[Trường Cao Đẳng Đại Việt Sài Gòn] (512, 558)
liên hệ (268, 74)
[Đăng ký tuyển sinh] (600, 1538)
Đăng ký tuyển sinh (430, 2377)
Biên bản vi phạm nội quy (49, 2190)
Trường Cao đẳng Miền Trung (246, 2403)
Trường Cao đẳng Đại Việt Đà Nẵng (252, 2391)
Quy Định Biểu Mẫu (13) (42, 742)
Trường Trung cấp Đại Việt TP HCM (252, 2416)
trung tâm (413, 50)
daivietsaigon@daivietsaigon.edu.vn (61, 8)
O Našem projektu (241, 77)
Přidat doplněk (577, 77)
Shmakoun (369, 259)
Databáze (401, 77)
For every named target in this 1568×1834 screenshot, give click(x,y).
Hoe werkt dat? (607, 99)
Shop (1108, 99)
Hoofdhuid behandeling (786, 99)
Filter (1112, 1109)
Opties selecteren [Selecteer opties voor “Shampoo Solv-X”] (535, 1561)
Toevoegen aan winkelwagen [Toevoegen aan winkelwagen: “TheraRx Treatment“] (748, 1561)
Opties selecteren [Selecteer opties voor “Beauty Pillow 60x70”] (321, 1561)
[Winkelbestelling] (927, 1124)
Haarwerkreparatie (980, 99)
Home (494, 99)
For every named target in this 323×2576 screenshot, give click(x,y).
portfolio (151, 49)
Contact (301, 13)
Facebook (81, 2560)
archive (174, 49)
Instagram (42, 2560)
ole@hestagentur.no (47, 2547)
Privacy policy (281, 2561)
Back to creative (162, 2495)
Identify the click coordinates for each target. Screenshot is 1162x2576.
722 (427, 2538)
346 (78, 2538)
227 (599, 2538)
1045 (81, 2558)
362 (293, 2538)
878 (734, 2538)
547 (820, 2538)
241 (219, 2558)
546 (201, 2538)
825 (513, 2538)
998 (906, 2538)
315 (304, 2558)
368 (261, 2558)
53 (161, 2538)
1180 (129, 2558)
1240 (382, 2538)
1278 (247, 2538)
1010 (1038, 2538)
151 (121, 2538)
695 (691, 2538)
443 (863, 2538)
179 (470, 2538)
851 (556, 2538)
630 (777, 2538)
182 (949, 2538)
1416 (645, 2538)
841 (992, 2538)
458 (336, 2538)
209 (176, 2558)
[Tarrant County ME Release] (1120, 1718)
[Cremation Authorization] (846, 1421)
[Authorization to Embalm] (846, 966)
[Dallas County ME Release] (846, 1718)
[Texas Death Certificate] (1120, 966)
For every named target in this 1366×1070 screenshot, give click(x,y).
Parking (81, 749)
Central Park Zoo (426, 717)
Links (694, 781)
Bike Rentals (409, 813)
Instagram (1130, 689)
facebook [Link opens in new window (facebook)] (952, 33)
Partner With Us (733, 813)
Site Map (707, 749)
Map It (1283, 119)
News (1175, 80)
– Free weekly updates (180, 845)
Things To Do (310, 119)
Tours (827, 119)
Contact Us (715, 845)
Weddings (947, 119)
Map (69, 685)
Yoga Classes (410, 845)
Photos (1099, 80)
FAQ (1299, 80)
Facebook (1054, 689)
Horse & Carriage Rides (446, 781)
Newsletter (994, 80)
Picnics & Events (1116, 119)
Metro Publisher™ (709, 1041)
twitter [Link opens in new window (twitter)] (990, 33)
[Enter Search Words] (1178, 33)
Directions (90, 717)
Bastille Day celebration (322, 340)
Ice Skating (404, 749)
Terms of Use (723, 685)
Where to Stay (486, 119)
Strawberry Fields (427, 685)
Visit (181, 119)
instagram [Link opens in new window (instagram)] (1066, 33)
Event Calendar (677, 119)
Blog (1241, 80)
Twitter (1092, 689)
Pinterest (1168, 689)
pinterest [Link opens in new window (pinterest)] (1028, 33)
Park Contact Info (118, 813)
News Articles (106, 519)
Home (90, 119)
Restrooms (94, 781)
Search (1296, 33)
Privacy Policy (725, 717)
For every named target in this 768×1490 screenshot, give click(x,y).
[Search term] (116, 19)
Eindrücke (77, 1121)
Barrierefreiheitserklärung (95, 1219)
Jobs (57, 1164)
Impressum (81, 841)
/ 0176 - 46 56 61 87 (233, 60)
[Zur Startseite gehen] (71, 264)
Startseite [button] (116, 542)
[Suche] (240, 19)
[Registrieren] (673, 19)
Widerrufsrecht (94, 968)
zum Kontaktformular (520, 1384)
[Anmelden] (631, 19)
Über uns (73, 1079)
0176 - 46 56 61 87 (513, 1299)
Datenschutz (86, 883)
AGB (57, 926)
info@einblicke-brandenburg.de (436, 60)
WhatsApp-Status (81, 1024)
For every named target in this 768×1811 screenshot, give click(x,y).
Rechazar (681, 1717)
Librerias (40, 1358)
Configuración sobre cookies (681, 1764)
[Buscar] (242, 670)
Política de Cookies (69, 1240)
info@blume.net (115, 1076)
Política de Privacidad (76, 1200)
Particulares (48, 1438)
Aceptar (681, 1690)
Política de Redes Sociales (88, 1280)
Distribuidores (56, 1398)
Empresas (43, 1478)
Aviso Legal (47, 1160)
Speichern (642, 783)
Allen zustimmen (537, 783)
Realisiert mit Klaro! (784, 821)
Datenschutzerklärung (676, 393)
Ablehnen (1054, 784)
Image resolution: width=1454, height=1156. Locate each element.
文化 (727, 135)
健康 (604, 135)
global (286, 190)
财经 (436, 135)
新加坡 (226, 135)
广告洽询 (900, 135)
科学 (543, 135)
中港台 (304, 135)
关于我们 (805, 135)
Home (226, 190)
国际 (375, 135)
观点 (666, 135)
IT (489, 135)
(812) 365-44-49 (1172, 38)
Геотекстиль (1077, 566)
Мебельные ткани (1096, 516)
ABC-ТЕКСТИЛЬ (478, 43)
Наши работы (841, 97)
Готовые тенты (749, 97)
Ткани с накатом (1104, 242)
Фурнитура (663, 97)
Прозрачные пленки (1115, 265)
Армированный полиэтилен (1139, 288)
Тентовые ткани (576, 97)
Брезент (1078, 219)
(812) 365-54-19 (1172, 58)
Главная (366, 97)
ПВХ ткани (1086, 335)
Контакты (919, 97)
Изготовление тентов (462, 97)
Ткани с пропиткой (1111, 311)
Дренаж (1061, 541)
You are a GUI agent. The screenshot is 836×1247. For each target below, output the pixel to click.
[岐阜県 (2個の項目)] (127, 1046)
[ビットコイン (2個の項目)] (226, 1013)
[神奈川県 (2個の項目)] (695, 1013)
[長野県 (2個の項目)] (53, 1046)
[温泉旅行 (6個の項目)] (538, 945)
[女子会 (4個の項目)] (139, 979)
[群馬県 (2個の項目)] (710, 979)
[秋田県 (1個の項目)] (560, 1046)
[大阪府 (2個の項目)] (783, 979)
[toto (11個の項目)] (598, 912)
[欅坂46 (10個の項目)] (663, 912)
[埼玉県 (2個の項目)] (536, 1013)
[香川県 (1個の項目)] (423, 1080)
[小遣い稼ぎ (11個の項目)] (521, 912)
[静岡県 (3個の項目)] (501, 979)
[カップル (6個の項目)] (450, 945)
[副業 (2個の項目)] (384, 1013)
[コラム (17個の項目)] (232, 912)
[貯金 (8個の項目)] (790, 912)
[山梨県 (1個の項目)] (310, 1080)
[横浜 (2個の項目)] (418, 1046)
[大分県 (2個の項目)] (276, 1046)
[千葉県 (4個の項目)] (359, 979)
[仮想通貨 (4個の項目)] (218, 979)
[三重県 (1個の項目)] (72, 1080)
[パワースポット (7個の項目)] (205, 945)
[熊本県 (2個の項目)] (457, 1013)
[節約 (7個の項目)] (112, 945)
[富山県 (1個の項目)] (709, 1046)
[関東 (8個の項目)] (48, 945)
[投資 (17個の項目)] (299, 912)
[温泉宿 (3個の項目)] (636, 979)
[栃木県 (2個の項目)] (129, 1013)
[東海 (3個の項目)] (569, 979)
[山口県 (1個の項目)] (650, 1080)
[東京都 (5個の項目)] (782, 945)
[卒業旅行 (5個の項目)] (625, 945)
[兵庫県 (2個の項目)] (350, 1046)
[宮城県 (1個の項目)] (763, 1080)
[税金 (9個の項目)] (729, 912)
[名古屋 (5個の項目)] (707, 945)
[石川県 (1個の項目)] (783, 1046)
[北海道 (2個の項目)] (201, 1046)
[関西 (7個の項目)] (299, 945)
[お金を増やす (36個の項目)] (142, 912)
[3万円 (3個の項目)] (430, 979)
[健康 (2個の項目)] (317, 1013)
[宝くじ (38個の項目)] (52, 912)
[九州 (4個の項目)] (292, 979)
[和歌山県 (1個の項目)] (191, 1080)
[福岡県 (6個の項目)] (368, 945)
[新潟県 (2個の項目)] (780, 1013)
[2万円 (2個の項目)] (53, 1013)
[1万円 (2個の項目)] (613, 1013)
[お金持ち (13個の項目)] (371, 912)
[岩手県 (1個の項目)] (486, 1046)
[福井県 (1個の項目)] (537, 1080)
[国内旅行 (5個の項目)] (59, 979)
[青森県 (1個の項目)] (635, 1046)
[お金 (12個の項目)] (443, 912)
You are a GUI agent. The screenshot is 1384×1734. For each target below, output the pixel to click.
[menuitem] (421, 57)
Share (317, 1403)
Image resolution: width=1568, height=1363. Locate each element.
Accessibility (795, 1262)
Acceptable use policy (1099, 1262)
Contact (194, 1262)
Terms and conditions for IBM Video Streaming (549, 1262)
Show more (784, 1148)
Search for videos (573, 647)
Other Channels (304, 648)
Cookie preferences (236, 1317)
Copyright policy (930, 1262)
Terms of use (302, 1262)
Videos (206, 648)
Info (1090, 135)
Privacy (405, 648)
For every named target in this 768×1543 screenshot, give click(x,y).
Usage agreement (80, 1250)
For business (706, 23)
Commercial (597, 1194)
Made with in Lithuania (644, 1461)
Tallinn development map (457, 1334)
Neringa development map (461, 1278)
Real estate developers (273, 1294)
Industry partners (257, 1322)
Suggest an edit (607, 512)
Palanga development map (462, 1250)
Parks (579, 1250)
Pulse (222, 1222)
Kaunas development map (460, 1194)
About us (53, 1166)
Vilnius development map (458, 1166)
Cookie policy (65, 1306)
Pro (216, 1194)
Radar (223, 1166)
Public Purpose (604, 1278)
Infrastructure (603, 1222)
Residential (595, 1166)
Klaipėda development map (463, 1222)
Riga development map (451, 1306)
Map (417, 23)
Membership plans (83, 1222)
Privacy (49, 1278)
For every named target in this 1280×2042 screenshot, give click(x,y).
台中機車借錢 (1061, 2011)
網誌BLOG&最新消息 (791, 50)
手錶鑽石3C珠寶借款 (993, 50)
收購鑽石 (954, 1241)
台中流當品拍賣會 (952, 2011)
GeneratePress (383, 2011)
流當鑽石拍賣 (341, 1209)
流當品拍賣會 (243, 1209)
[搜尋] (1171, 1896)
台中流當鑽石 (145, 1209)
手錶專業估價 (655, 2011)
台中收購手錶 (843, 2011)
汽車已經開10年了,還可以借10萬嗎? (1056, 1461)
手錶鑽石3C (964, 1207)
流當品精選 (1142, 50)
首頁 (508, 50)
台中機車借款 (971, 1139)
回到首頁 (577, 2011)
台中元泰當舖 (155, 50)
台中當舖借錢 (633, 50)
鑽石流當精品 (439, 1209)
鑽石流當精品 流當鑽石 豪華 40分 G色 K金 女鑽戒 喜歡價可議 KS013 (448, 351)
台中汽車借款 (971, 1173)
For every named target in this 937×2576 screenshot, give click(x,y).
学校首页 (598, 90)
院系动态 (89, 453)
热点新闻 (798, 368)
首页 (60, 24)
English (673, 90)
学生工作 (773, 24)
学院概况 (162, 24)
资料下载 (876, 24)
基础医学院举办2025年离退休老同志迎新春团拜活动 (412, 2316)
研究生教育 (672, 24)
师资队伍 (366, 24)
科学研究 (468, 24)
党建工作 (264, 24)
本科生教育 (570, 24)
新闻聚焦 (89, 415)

◇ ◇ ◇ ◇

**Directions for this task**
Look back at the entries above and repeat, unchanged, every line from the line holding "Tallinn development map (457, 1334)" through the line holding "Pulse (222, 1222)".

**Answer to the exercise**
Tallinn development map (457, 1334)
Neringa development map (461, 1278)
Real estate developers (273, 1294)
Industry partners (257, 1322)
Suggest an edit (607, 512)
Palanga development map (462, 1250)
Parks (579, 1250)
Pulse (222, 1222)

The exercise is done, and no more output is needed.